Society for Women's Health Research
Society for Women's Health Research Society for Women's Health Research
This Month, Think About Getting Your Cervix Serviced!

By Natalia Gurevich, SWHR Communications Intern

More than 12,000 women in the U.S. are diagnosed with cervical cancer each year, and more than one third of those diagnoses will be fatal [1]. According to a recent study published this week in the journal Cancer, cervical cancer mortality rates are much higher than previously thought [2].

New research shows that black women are especially affected, dying from cervical cancer at a rate 77 percent higher than originally thought, and that white women are dying at a rate 47 percent higher [2].

Cervical cancer is a type of cancer that occurs in the cells of the cervix — the lower part of the uterus that connects to the vagina [3]. Certain strains of the human papillomavirus (HPV), a sexually transmitted infection, are a contributing factor in cervical cancer. In some infected women, the HPV virus survives for years and causes some cells on the surface of the cervix to become cancerous [3].

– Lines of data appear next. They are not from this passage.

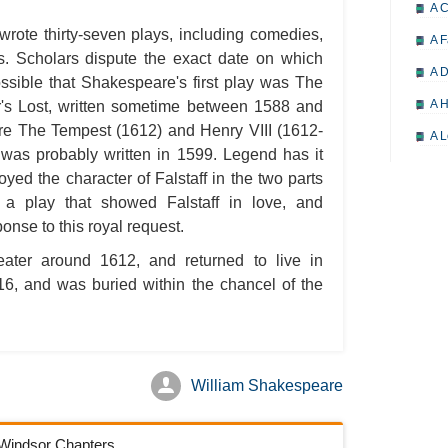
A 
wrote thirty-seven plays, including comedies,
A F
es. Scholars dispute the exact date on which
A D
ossible that Shakespeare's first play was The
A H
's Lost, written sometime between 1588 and
ere The Tempest (1612) and Henry VIII (1612-
A L
was probably written in 1599. Legend has it
A M
yed the character of Falstaff in the two parts
A M
a play that showed Falstaff in love, and
onse to this royal request.
A 
eater around 1612, and returned to live in
A P
616, and was buried within the chancel of the
A P
A R
A 
William Shakespeare
A 
A T
f Windsor Chapters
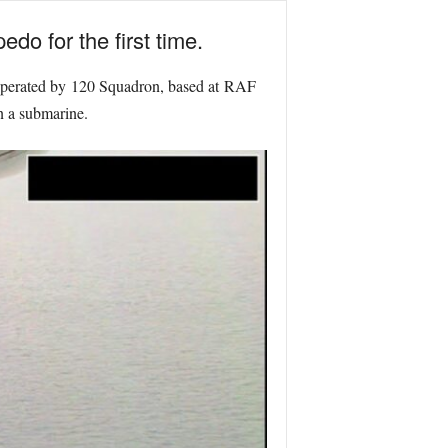
do for the first time.
operated by 120 Squadron, based at RAF
n a submarine.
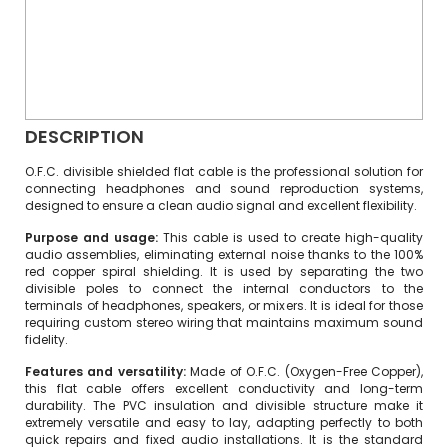
DESCRIPTION
O.F.C. divisible shielded flat cable is the professional solution for
connecting headphones and sound reproduction systems,
designed to ensure a clean audio signal and excellent flexibility.
Purpose and usage:
This cable is used to create high-quality
audio assemblies, eliminating external noise thanks to the 100%
red copper spiral shielding. It is used by separating the two
divisible poles to connect the internal conductors to the
terminals of headphones, speakers, or mixers. It is ideal for those
requiring custom stereo wiring that maintains maximum sound
fidelity.
Features and versatility:
Made of O.F.C. (Oxygen-Free Copper),
this flat cable offers excellent conductivity and long-term
durability. The PVC insulation and divisible structure make it
extremely versatile and easy to lay, adapting perfectly to both
quick repairs and fixed audio installations. It is the standard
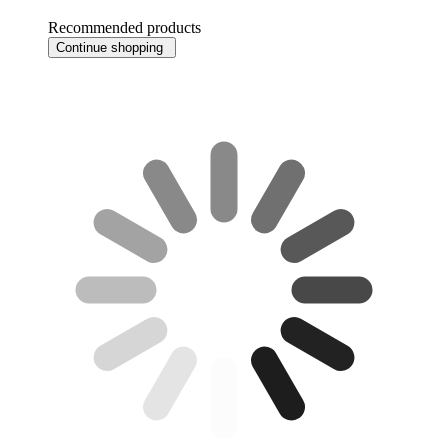
Recommended products
Continue shopping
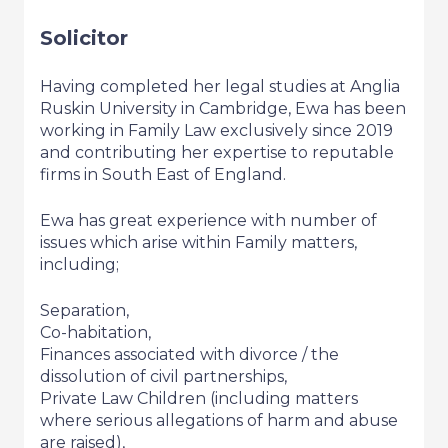
Solicitor
Having completed her legal studies at Anglia
Ruskin University in Cambridge, Ewa has been
working in Family Law exclusively since 2019
and contributing her expertise to reputable
firms in South East of England.
Ewa has great experience with number of
issues which arise within Family matters,
including;
Separation,
Co-habitation,
Finances associated with divorce / the
dissolution of civil partnerships,
Private Law Children (including matters
where serious allegations of harm and abuse
are raised),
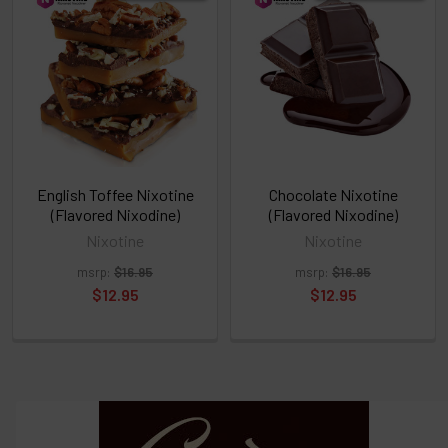
above
or
Select
ALL
then
click
ADD
TO
CART
above
English Toffee Nixotine
Chocolate Nixotine
(Flavored Nixodine)
(Flavored Nixodine)
Nixotine
Nixotine
Select
msrp:
$16.95
msrp:
$16.95
products
and
$12.95
$12.95
options
then
click ADD
TO CART
above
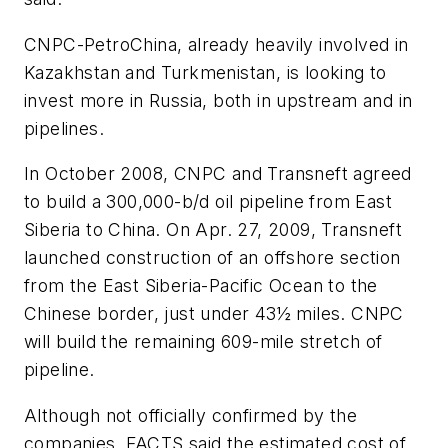
CNPC-PetroChina, already heavily involved in
Kazakhstan and Turkmenistan, is looking to
invest more in Russia, both in upstream and in
pipelines.
In October 2008, CNPC and Transneft agreed
to build a 300,000-b/d oil pipeline from East
Siberia to China. On Apr. 27, 2009, Transneft
launched construction of an offshore section
from the East Siberia-Pacific Ocean to the
Chinese border, just under 43½ miles. CNPC
will build the remaining 609-mile stretch of
pipeline.
Although not officially confirmed by the
companies, FACTS said the estimated cost of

Cervical cancer is the second most common type of cancer for women, but because it develops gradually over time, it is one of the most easily preventable forms of cancer. In the U.S., there has been a steady decline in the number of fatal cases, at about 2 percent each year. This decline is due to the increased use of Pap tests for women and the implementation of the HPV vaccine, leading to early detection and treatment [4].

Women are recommended to get their Pap tests around age 21 by the Center for Disease Control (CDC) and should continue to get tests every 3 years and eventually around age 30, every 5 years [5]. The CDC also advises girls ages 11-12 to get their first dose of the HPV vaccine [6]. Most cases of serious or fatal cervical cancer occur in women who have not adhered to the proper screening and procedures for Pap tests [1].

Cervical cancer is a serious affliction, affecting women every year, but it is treatable. In honor of Cervical Cancer Awareness Month this year, make an appointment to get screened for cervical cancer and learn more about what you can do to support the cervical cancer community here.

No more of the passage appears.